Additional late after the Fontan procedure one previous study have demonstrated changes in diastolic Doppler indices consistent with reduced compliance of the systemic ventricle and persisting abnormalities of relaxation[20]. Diastolic function in children with congenital heart disease has also been characterized using echocardiographic assessment of blood and tissue Doppler velocities, specifically in patients with atrial septal defects, tetralogy of Fallot, single ventricle physiology, and following cardiac transplantation [24].

The PIV and vortices may be a valuable method for the evaluation diastolic and systolic function after the Fontan procedure, but further research is warranted to relate PIV to established measures of cardiac function or symptoms.

Accurate mapping of intraventricular flow provides novel opportunities to evaluate the role of vortices in ventricular function. Similar to any fluid dynamics phenomenon involving vortices, these flow structures are expected to play fundamental roles affecting the dynamics and the energetics of the left ventricle as a pump.

It remains to be determined to what extent these abnormal flow patterns impair systolic and diastolic cardiac function and if surgical corrections aiming at normalizing flow patterns may potentially improve the outcome.

Limitations

This study included a relatively small number of patients and lacked the correlation to an independent reference such as cardiac catheterization or magnetic resonance imaging (MRI) contrast study.

We decided not to exclude the right ventricle patients because in Fontan patients it is almost not possible to compose a homogeneous population. The complexity (e.g. DILV, tricuspid atresia, Ebstein, valvular disease) and surgical history (e.g. Glenn, BT shunt, Rashkind, etc.) of those patients is often very diverse and every attempt to create a homogeneous dataset will be an illusion. Therefore, we realize that this will always be a limitation in research with patient with CHD.

The current echocardiographic PIV method is 2-dimensional and thus has also limits regarding the analysis of the 3-dimensional structure of flow patterns. This inherent problem of clinical echocardiographic analysis can not be solved because of the low temporal and spatial resolution of the echocardiographic 3-dimensional imaging technology. With the advancements of MRI technology and improvement in the resolution both in time and space of the method, the MRI may be an accurate flow diagnostic method.

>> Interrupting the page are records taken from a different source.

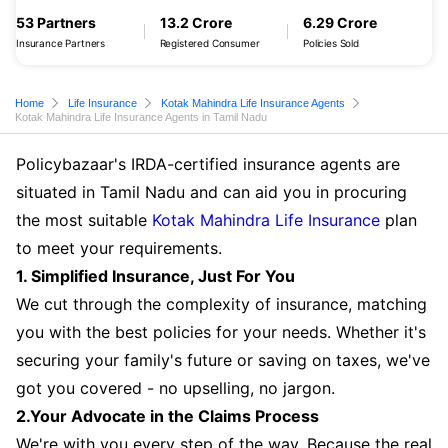
53 Partners
13.2 Crore
6.29 Crore
Insurance Partners
Registered Consumer
Policies Sold
Home
Life Insurance
Kotak Mahindra Life Insurance Agents
Kotak Mahindra Life Insurance Agents in Tamil Nadu
Policybazaar's IRDA-certified insurance agents are
situated in Tamil Nadu and can aid you in procuring
the most suitable
Kotak Mahindra Life Insurance
plan
to meet your requirements.
1. Simplified Insurance, Just For You
We cut through the complexity of insurance, matching
you with the best policies for your needs. Whether it's
securing your family's future or saving on taxes, we've
got you covered - no upselling, no jargon.
2.Your Advocate in the Claims Process
We're with you every step of the way. Because the real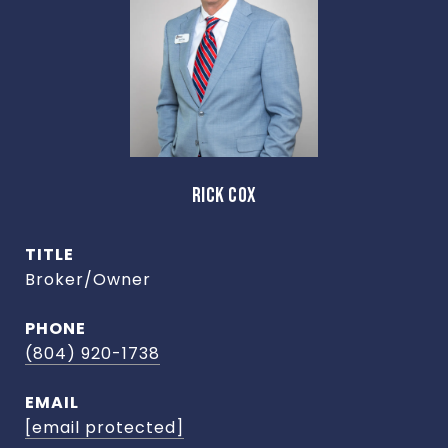
RICK COX
TITLE
Broker/Owner
PHONE
(804) 920-1738
EMAIL
[email protected]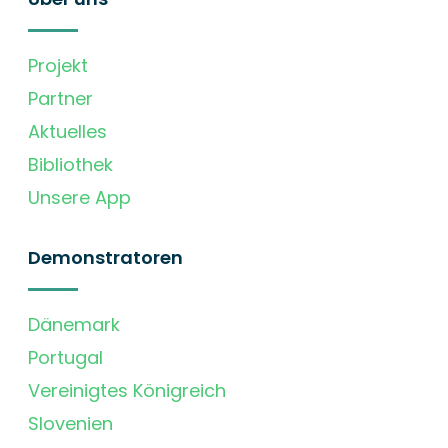
Projekt
Partner
Aktuelles
Bibliothek
Unsere App
Demonstratoren
Dänemark
Portugal
Vereinigtes Königreich
Slovenien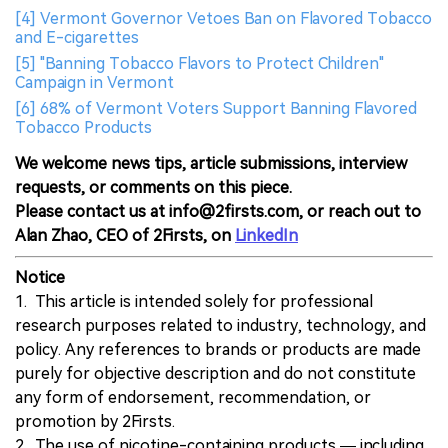
[4] Vermont Governor Vetoes Ban on Flavored Tobacco
and E-cigarettes
[5] "Banning Tobacco Flavors to Protect Children"
Campaign in Vermont
[6] 68% of Vermont Voters Support Banning Flavored
Tobacco Products
We welcome news tips, article submissions, interview
requests, or comments on this piece.
Please contact us at info@2firsts.com, or reach out to
Alan Zhao, CEO of 2Firsts, on
LinkedIn
Notice
1. This article is intended solely for professional
research purposes related to industry, technology, and
policy. Any references to brands or products are made
purely for objective description and do not constitute
any form of endorsement, recommendation, or
promotion by 2Firsts.
2. The use of nicotine-containing products — including,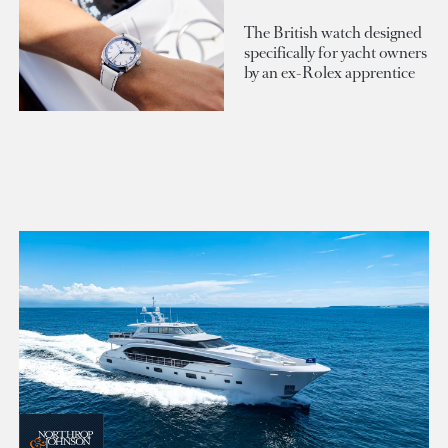
The British watch designed
specifically for yacht owners
by an ex-Rolex apprentice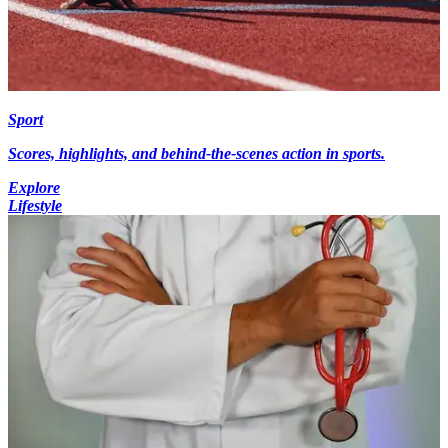
Sport
Scores, highlights, and behind-the-scenes action in sports.
Explore
Lifestyle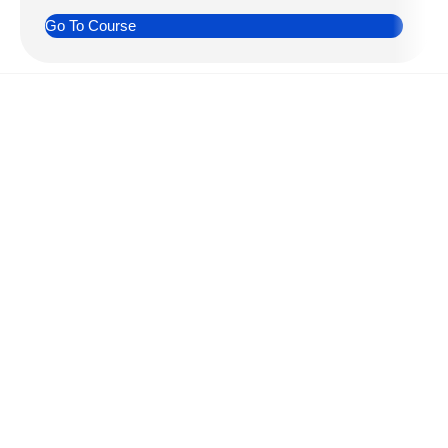
Go To Course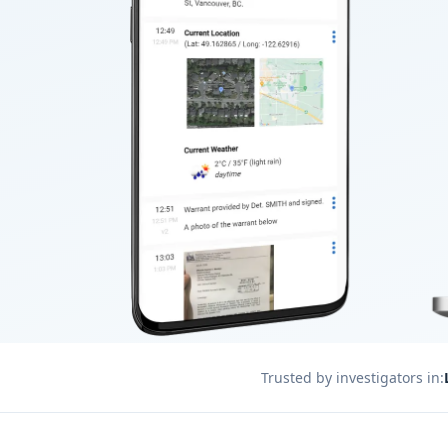
Trusted by investigators in: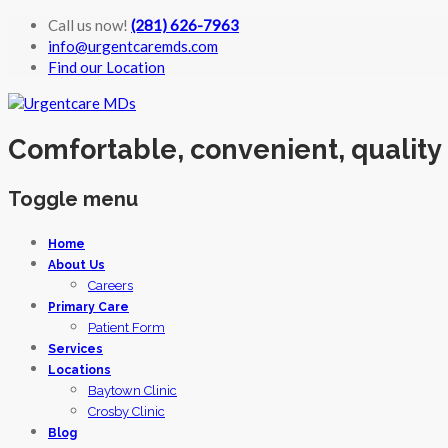
Call us now!
(281) 626-7963
info@urgentcaremds.com
Find our Location
Comfortable, convenient, quality
Toggle menu
Skip
Home
to
About Us
content
Careers
Primary Care
Patient Form
Services
Locations
Baytown Clinic
Crosby Clinic
Blog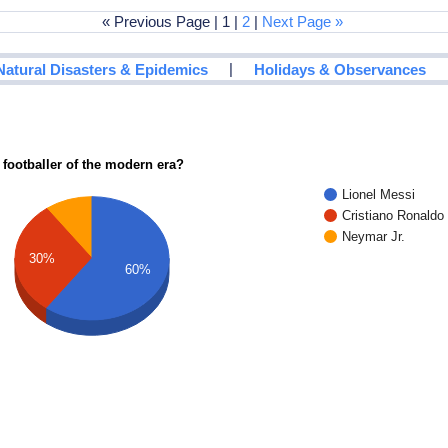
« Previous Page | 1 |
2
|
Next Page »
|
Natural Disasters & Epidemics
Holidays & Observances
 footballer of the modern era?
Lionel Messi
Cristiano Ronaldo
Neymar Jr.
30%
60%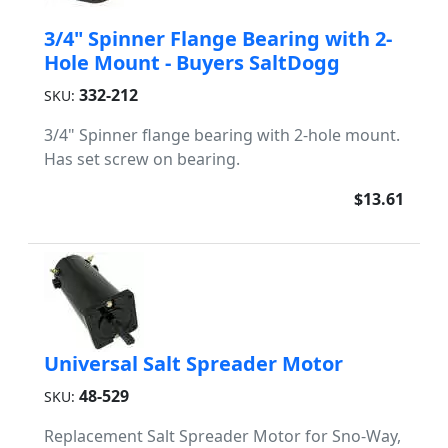
3/4" Spinner Flange Bearing with 2-
Hole Mount - Buyers SaltDogg
332-212
SKU:
3/4" Spinner flange bearing with 2-hole mount.
Has set screw on bearing.
$13.61
Universal Salt Spreader Motor
48-529
SKU:
Replacement Salt Spreader Motor for Sno-Way,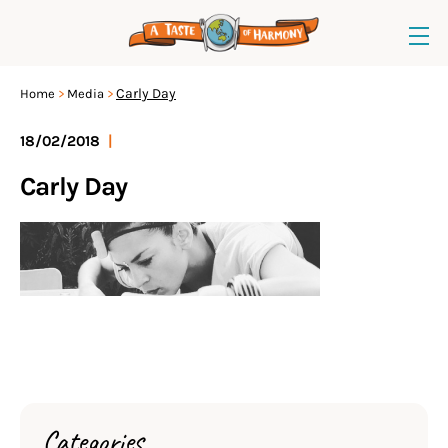
Carly Day
Home
Media
18/02/2018
|
Carly Day
Categories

Further research is warranted for patients with other forms of cardiomyopathy or congenital heart disease. In addition further research is warranted to compare/contrast this approach with the MRI 4D flow techniques.

Conclusion

The data from this study showed that it is feasible to quantify systemic ventricular vortex flow using contrast vector profile in Fontan patients. Vortex characteristics differ significantly from normal controls. This motivates for further research to assess the clinical implications where necessary.